Die Überschreitung der Linie
Einen ungewöhnlich rüden Auftritt bot Chinas Außenminister Wang Yi letzte Woche in Ottawa, als sich eine kanadische Journalistin nach einem in China inhaftierten Landsmann erkundigte. Obwohl die Frage gar nicht an ihn, sondern seinen kanadischen Kollegen gerichtet war, maßregelte Wang die Journalistin: Ihre Frage sei "voller Vorurteile", "arrogant" und "inakzeptabel". Ob sie denn überhaupt schon einmal in China gewesen sei?
Selbst besonnene China-Experten wie Sebastian Heilmann, Chef der Berliner Denkfabrik "Merics", sehen in Pekings "kontrolliert-aggressivem" Auftreten inzwischen "eine rote Linie überschritten". Mit der "deutschen Linie, China zu 'Mäßigung' zu mahnen", sei Peking nicht mehr beizukommen, wenn es um die Behandlung ausländischer Unternehmen, aber auch um den zivilgesellschaftlichen Austausch mit Chinesen geht.
Vereinzelt wächst unter Ausländern, auch ausländischen Unternehmern in China die Neigung, die Chinesen so zu behandeln, wie sie ihrerseits die Ausländer behandeln. Der diplomatische Begriff für dieses Prinzip lautet "Reziprozität": Wenn ein chinesisches Unternehmen europäische Flughäfen kaufen kann - warum sollen dann Europäer nicht auch einen chinesischen Flughafen kaufen können?
Marktzugang verbessern
"So etwas wäre derzeit ausgeschlossen", sagt der Deutsche Jörg Wuttke, als Präsident der Europäischen Handelskammer in Peking bekannt für seine freimütige Kritik an Chinas Wirtschaftspolitik. Er drängt darauf, dass Peking und Brüssel sobald wie möglich ein Investitionsabkommen unterzeichnen, das den Marktzugang für die Europäer in China deutlich verbessert.

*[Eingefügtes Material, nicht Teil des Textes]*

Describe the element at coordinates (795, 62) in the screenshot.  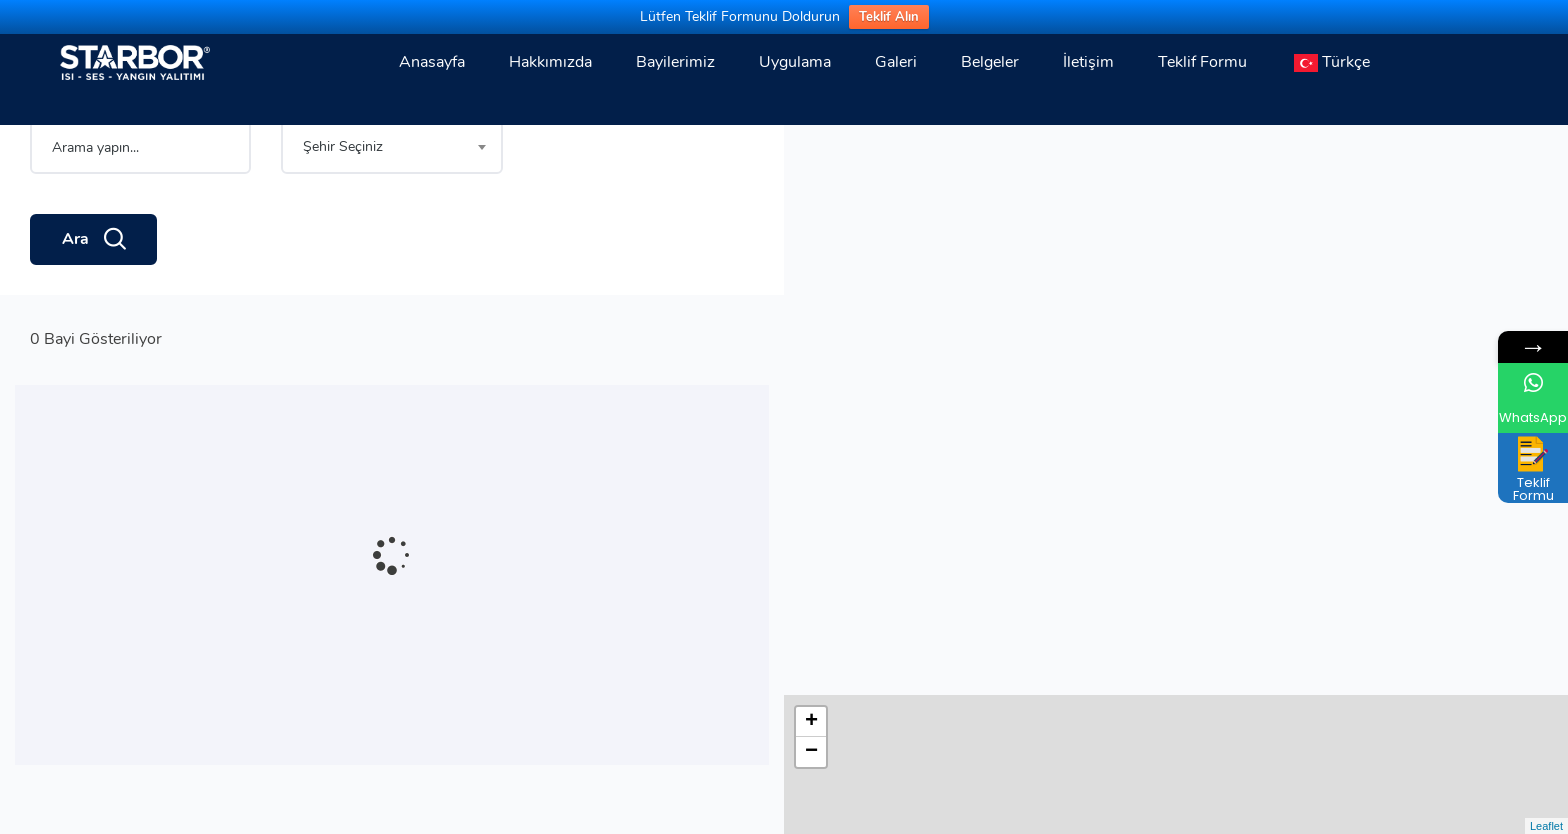
I see `Uygulama` at that location.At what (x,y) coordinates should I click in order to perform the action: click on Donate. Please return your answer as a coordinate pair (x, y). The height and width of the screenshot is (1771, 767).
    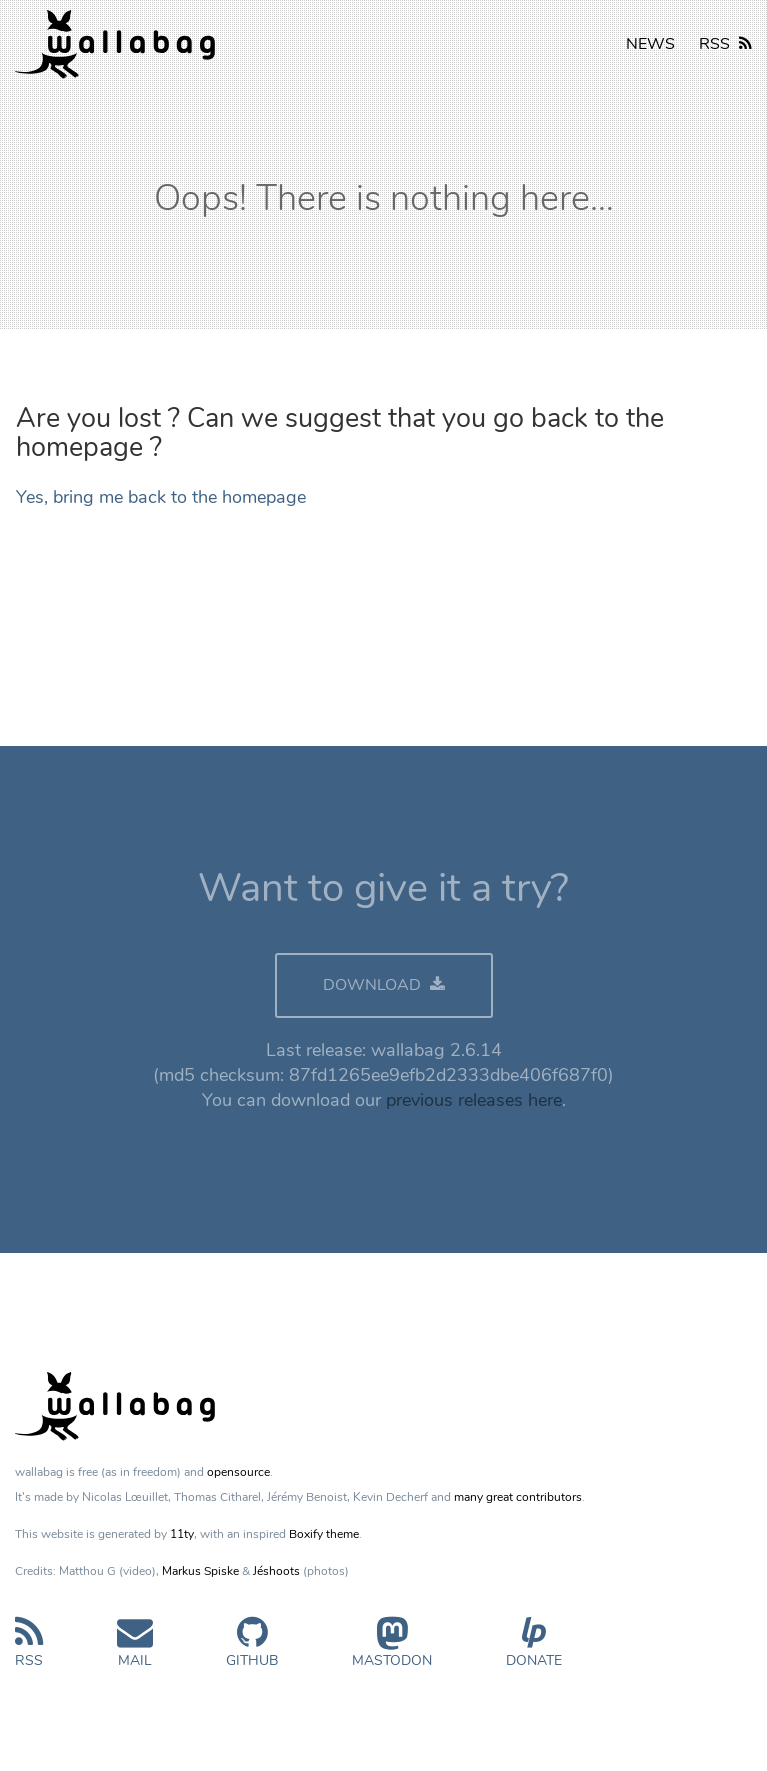
    Looking at the image, I should click on (534, 1650).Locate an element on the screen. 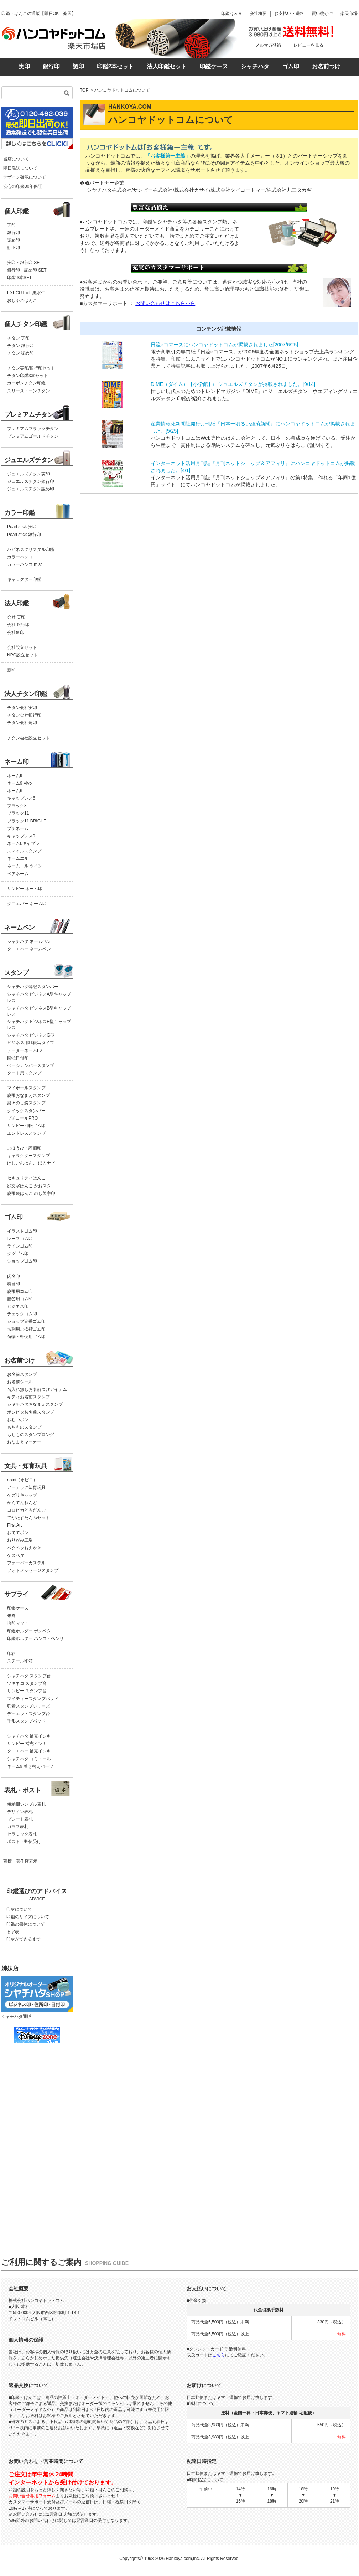 The height and width of the screenshot is (2576, 359). プレミアムブラックチタン is located at coordinates (32, 428).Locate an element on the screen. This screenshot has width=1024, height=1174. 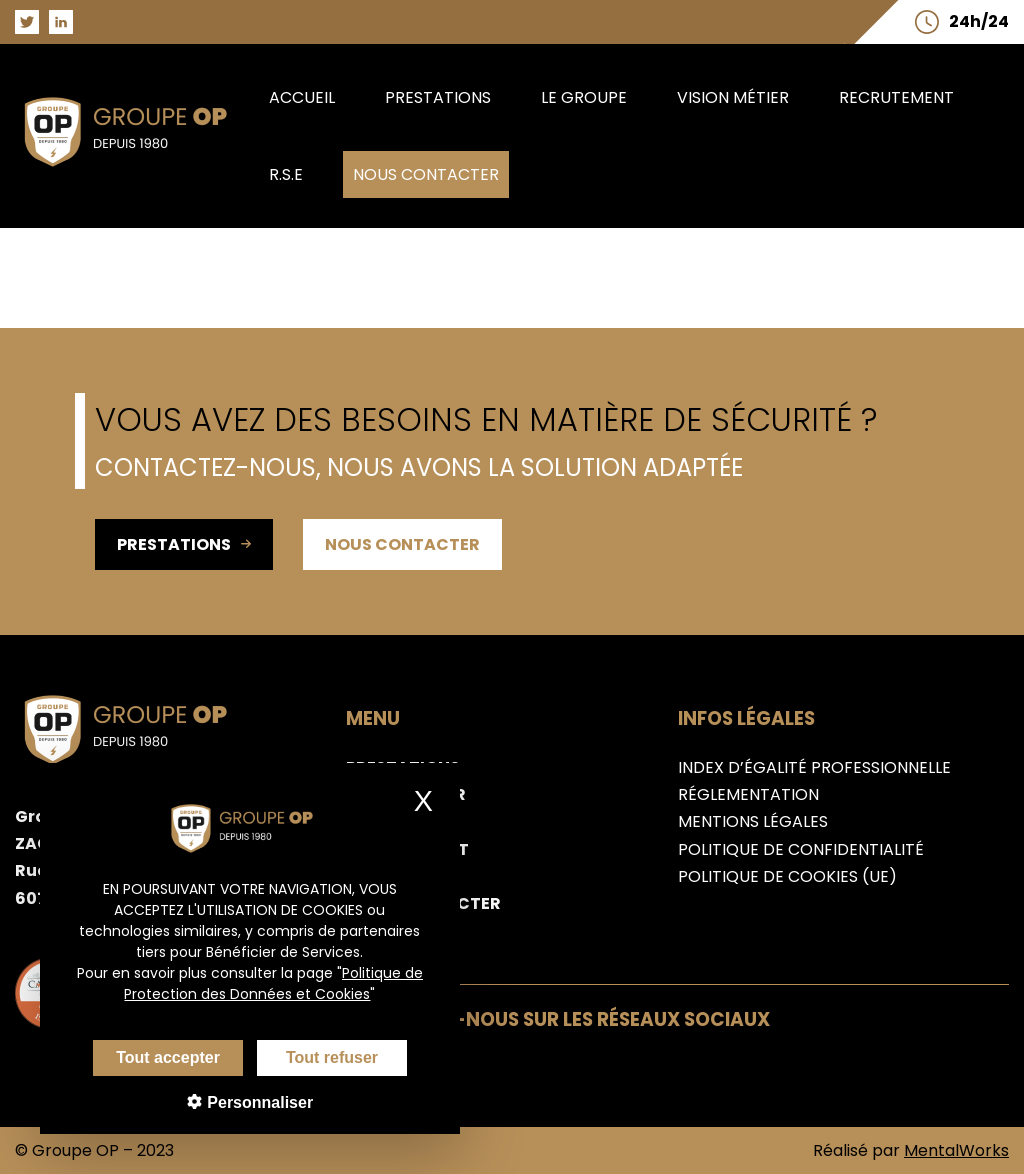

Trotzdem warnt Wuttke davor, sich vom übersteigerten Selbstbewusstsein der Chinesen anstecken zu lassen und Gleiches stets mit Gleichem zu vergelten. Viele Beteiligungen und Übernahmen chinesischer Unternehmen in Europa funktionierten gut. Einzelne Unternehmen wie den schwedischen Autohersteller Volvo gäbe es heute vermutlich gar nicht mehr, wenn sie nicht ein chinesischer Investor übernommen hätte.
Tatsächlich übertreffen die deutschen Investitionen in China die der Chinesen in Deutschland nach wie vor deutlich, und China ist ein Markt, auf den gerade deutsche Unternehmen wohl noch auf Jahrzehnte hin angewiesen sind.
Chinas wirtschaftliche Größe und politisches Gewicht sind Tatsachen, an denen selbst die Chinesen nicht wirklich etwas ändern können. Aber es wäre einfacher, wenn sie etwas bescheidener damit umgingen.